Friday 30 March 2018

Microsoft launches Middle East data centers as it steps up cloud challenge to Amazon



Microsoft is set to launch its first Middle East data centres in UAE by early next year and expand the data centers at the same time in Switzerland, France, and Germany, as it continues to grow its cloud-computing activities.

The UAE has always been at the front line of embracing new innovations and always been supportive of new technologies, such as mobile app development to integrate with citizen services. Considering this, big tech companies, including mobile app development companies started their services in UAE.

Enormous tech organizations have shown enthusiasm for the region, particularly in the UAE, to open their data centers. Amazon web services has a data Centre in Bahrain and an office in Dubai while Alibaba Cloud, the cloud computing arm of Chinese e-commerce giant Alibaba Group, is planning to open its second data Centre in Dubai by early 2019. Oracle, on the other hand, is going to launch the Abu Dhabi data Centre soon by August. Microsoft is competing to expand into new areas against Amazon. Its first ‘Middle East data centers’ will be located in Dubai and Abu Dhabi, and will offer the U.S technology giant’ cloud computing product Azure, Office 365 and Dynamics, to help organizations to quicken their digital transformation journey, specialists noted. Over the last three years, Microsoft has dramatically increased the number of regions where Azure, the cloud-computing platform of Microsoft, is available. With the new offices, Microsoft has 50 Azure data centres across the world and they believe this is the highest among all the cloud providers.

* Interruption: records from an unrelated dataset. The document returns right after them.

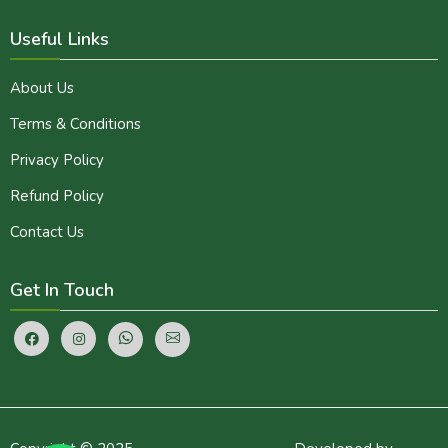
Useful Links
About Us
Terms & Conditions
Privacy Policy
Refund Policy
Contact Us
Get In Touch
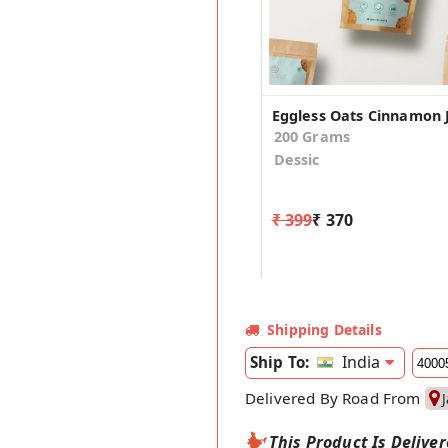
200 Grams
Dessic
₹ 399
₹ 370
Shipping Details
India
Ship To:
Delivered By Road From
This Product Is Delive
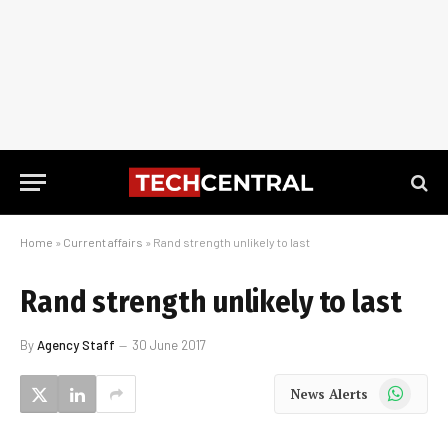
Home
»
Current affairs
»
Rand strength unlikely to last
Rand strength unlikely to last
By
Agency Staff
30 June 2017
WhatsApp
News Alerts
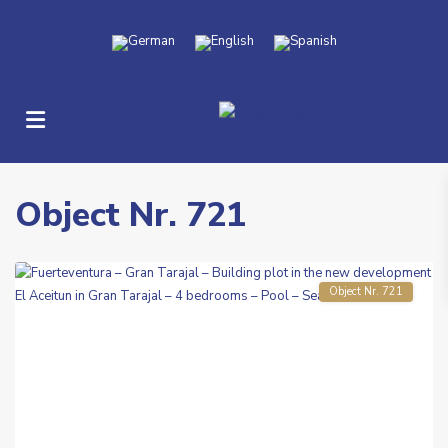
Gran
Tarajal
Object Nr. 721
-
Aceitun
Object Nr. 721
Previous
Next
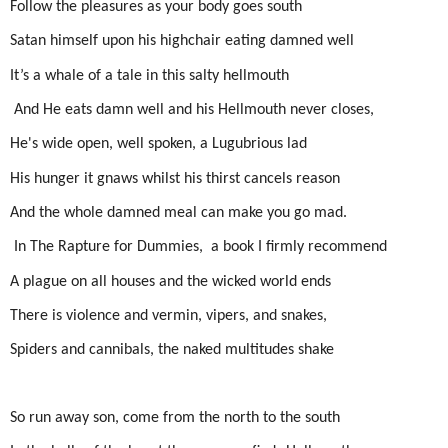
Follow the pleasures as your body goes south
Satan himself upon his highchair eating damned well
It’s a whale of a tale in this salty hellmouth
And He eats damn well
and his Hellmouth never closes,
He's wide open, well spoken, a
Lugubrious lad
His hunger it gnaws w
hilst his thirst cancels reason
And the whole damned meal can make you go
mad.
In The Rapture for Dummies,
a book I firmly recommend
A plague on all houses and t
he wicked world ends
There is violence and vermin, vipers, and snakes,
Spiders and cannibals,
the naked multitudes shake
So run away son, co
me from the north to the south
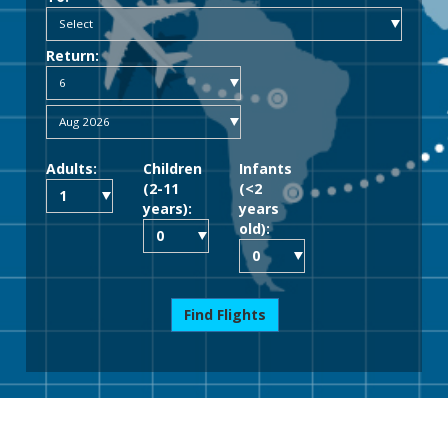
Return:
Adults:
Children
Infants
(2-11
(<2
years):
years
old):
Find Flights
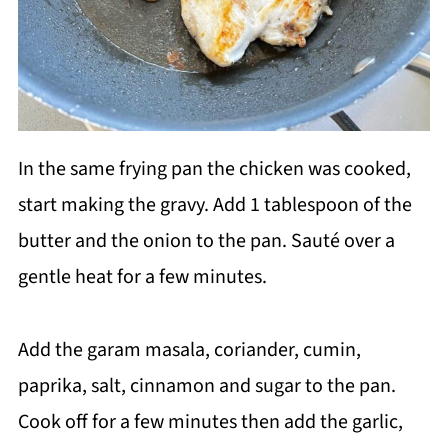
In the same frying pan the chicken was cooked,
start making the gravy. Add 1 tablespoon of the
butter and the onion to the pan. Sauté over a
gentle heat for a few minutes.
Add the garam masala, coriander, cumin,
paprika, salt, cinnamon and sugar to the pan.
Cook off for a few minutes then add the garlic,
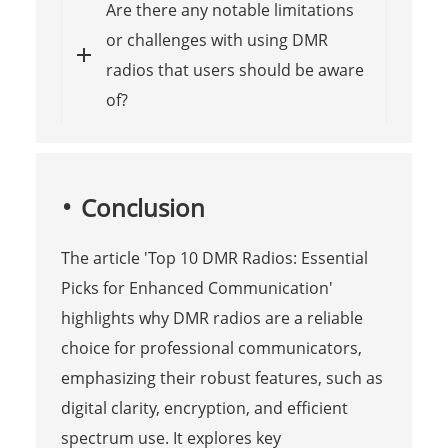
Are there any notable limitations
or challenges with using DMR
radios that users should be aware
of?
Conclusion
The article 'Top 10 DMR Radios: Essential
Picks for Enhanced Communication'
highlights why DMR radios are a reliable
choice for professional communicators,
emphasizing their robust features, such as
digital clarity, encryption, and efficient
spectrum use. It explores key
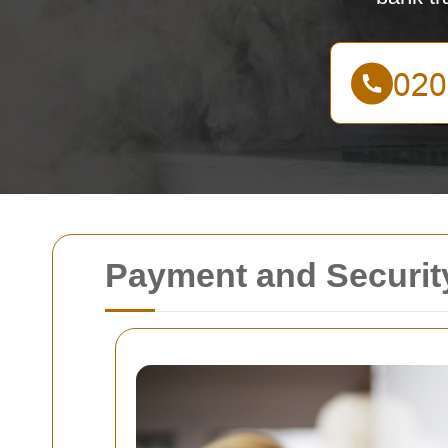
Payment and Security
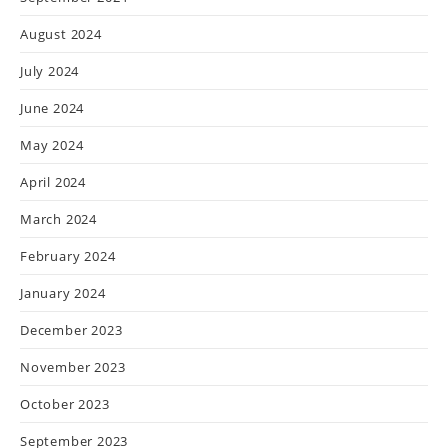
August 2024
July 2024
June 2024
May 2024
April 2024
March 2024
February 2024
January 2024
December 2023
November 2023
October 2023
September 2023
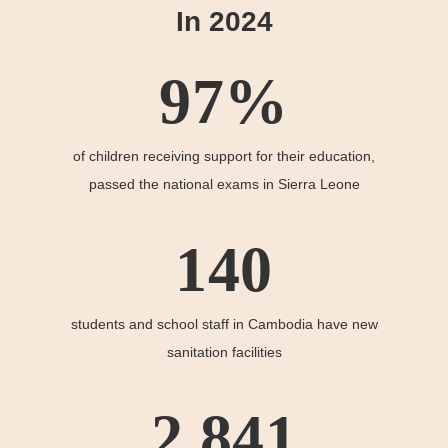
In 2024
97
%
of children receiving support for their education,
passed the national exams in Sierra Leone
140
students and school staff in Cambodia have new
sanitation facilities
2,841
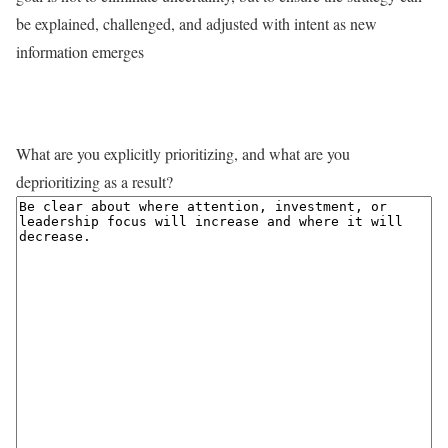
be explained, challenged, and adjusted with intent as new
information emerges
What are you explicitly prioritizing, and what are you
deprioritizing as a result?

"We see tremendous opportunity in MEA (Middle East and Africa) for cloud innovation to be the key driver of economic development, and also provide sustainable solutions for some pressing issues such as youth employability, education and healthcare," Samer Abu-Ltaif, president of Microsoft Middle East Africa, said in a press release.

Investment into the UAE data centers expand on Microsoft’s essence in the region for over 20 years. Over the region, Microsoft is supporting 4,000 start-ups and with the local data Centre, more are required to come locally available.  Microsoft declined to give the estimation of investment into the Middle East data centers, or any other details on the potential number of employments that may be created. The company additionally did not give information about upcoming cloud sites in the region.

The regional general manager of Microsoft in the Gulf region, Sayed Hashish said “Driven by strong customer demand for cloud computing, local data centres were the logical next step given the enormous opportunity that the cloud presents,”
He did not mention whether Microsoft will have dedicated data centres or leased data centres. According to market specialists, it would seem that Microsoft is leasing the data centres space from Etisalat.

Microsoft and Amazon’s race to open new markets in the region is pegged to the greatest economies grasping digitization. There is an uptick in e-commerce and economic expansion agendas that hope to diminish dependence on oil and assemble knowledge-based economies as set out in the UAE’s Vision 2021 plan and Saudi Arabia’s Vision 2030.